Pandora is a music discovery tool that is not based on popularity. That is, if you tell Pandora you like a certain type of music, Pandora is about as likely to play similar obscure music as it is to play similar popular music. Other similar services such as Spotify or Last.fm base their music suggestions on the person <-> song graph rather than on the attributes of the music, so they will primarily suggest very popular music (which I will flagrantly assume is well correlated with Amazon sales rankings).
Edit: Oh, I see. I assume these artists just have much better music than they have marketing. It would be interesting to know what sets them apart, though.
Right, I get what the differences in the models are between Pandora and other services.
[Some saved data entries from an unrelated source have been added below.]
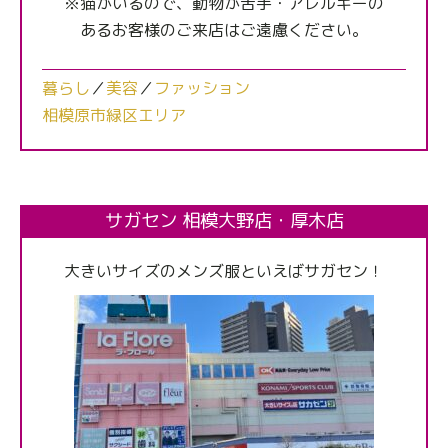
※猫がいるので、動物が苦手・アレルギーの
あるお客様のご来店はご遠慮ください。
暮らし
／
美容
／
ファッション
相模原市緑区エリア
サガセン 相模大野店・厚木店
大きいサイズのメンズ服といえばサガセン！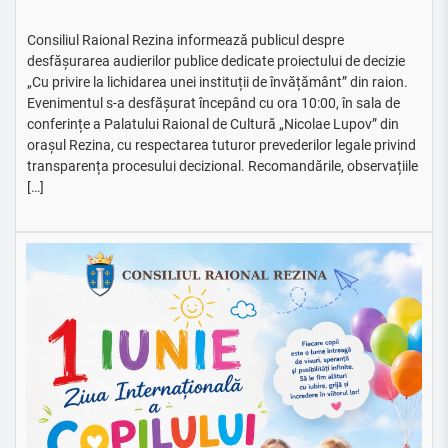
Consiliul Raional Rezina informează publicul despre
desfășurarea audierilor publice dedicate proiectului de decizie
„Cu privire la lichidarea unei instituții de învățământ” din raion.
Evenimentul s-a desfășurat începând cu ora 10:00, în sala de
conferințe a Palatului Raional de Cultură „Nicolae Lupov” din
orașul Rezina, cu respectarea tuturor prevederilor legale privind
transparența procesului decizional. Recomandările, observațiile
[…]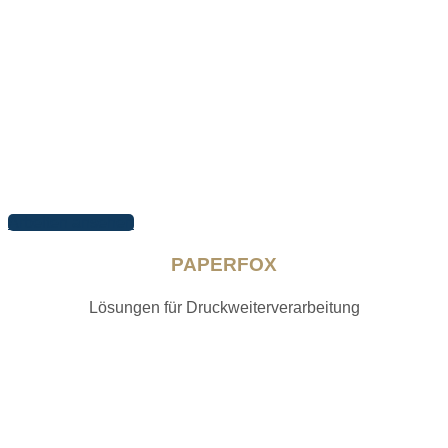
Arbeiten ansehen
PAPERFOX
Lösungen für Druckweiterverarbeitung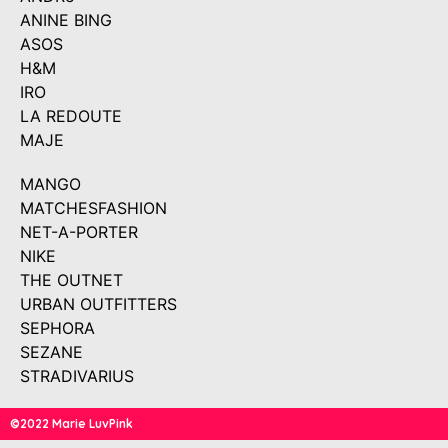
ANINE BING
ASOS
H&M
IRO
LA REDOUTE
MAJE
MANGO
MATCHESFASHION
NET-A-PORTER
NIKE
THE OUTNET
URBAN OUTFITTERS
SEPHORA
SEZANE
STRADIVARIUS
©2022 Marie LuvPink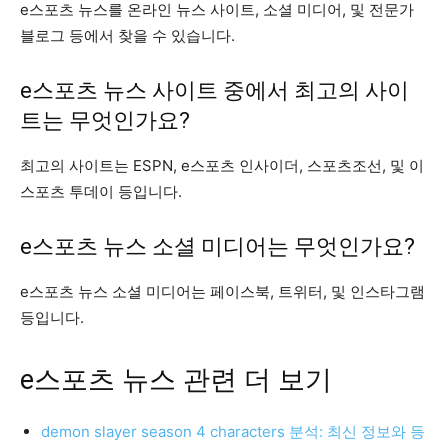
e스포츠 뉴스를 온라인 뉴스 사이트, 소셜 미디어, 및 전문가
블로그 등에서 찾을 수 있습니다.
e스포츠 뉴스 사이트 중에서 최고의 사이
트는 무엇인가요?
최고의 사이트는 ESPN, e스포츠 인사이더, 스포츠조선, 및 이
스포츠 투데이 등입니다.
e스포츠 뉴스 소셜 미디어는 무엇인가요?
e스포츠 뉴스 소셜 미디어는 페이스북, 트위터, 및 인스타그램
등입니다.
e스포츠 뉴스 관련 더 보기
demon slayer season 4 characters 분석: 최신 정보와 등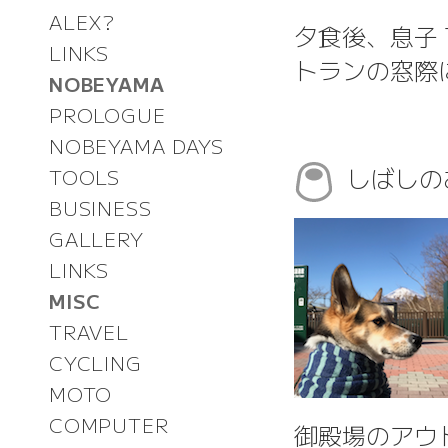
ALEX?
夕食後、息子
LINKS
トランの窓際
NOBEYAMA
PROLOGUE
NOBEYAMA DAYS
しばしの
TOOLS
BUSINESS
GALLERY
LINKS
MISC
TRAVEL
CYCLING
MOTO
COMPUTER
御殿場のアウ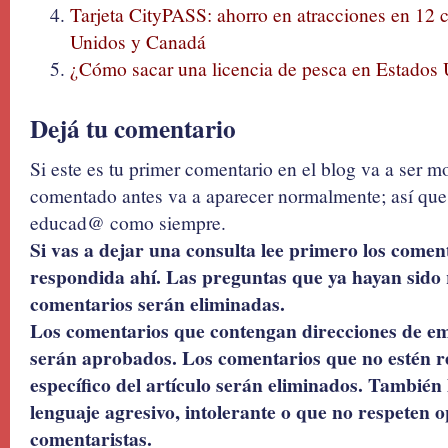
Tarjeta CityPASS: ahorro en atracciones en 12 
Unidos y Canadá
¿Cómo sacar una licencia de pesca en Estados
Dejá tu comentario
Si este es tu primer comentario en el blog va a ser 
comentado antes va a aparecer normalmente; así que 
educad@ como siempre.
Si vas a dejar una consulta lee primero los coment
respondida ahí. Las preguntas que ya hayan sido 
comentarios serán eliminadas.
Los comentarios que contengan direcciones de ema
serán aprobados. Los comentarios que no estén r
específico del artículo serán eliminados. También 
lenguaje agresivo, intolerante o que no respeten o
comentaristas.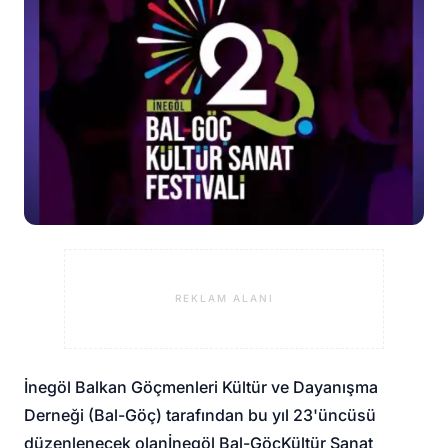
REKLAM ALANI
İnegöl Balkan Göçmenleri Kültür ve Dayanışma
Derneği (Bal-Göç) tarafından bu yıl 23'üncüsü
düzenlenecek olan
İnegöl Bal-Göç
Kültür Sanat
I'm referring to how the artists and/or the music itself differs that causes them to fit into this strange category.
The number of artists in Pandora's catalog is very small relative to all other mainstream services (because of the cost burden of onboarding artists into the Music Genome Project, a manual process). So, put an unknown artist that sounds like Coldplay into rotation and every user who starts a Coldplay channel is going to get them a bunch of times. Do an unknown band that sounds like Guns N Roses, same thing.
Discovery, I'd imagine. Amazon has a "you might like this" but most of the time clicking those links is not actively what you are doing on Amazon, whereas it is Pandora's whole model.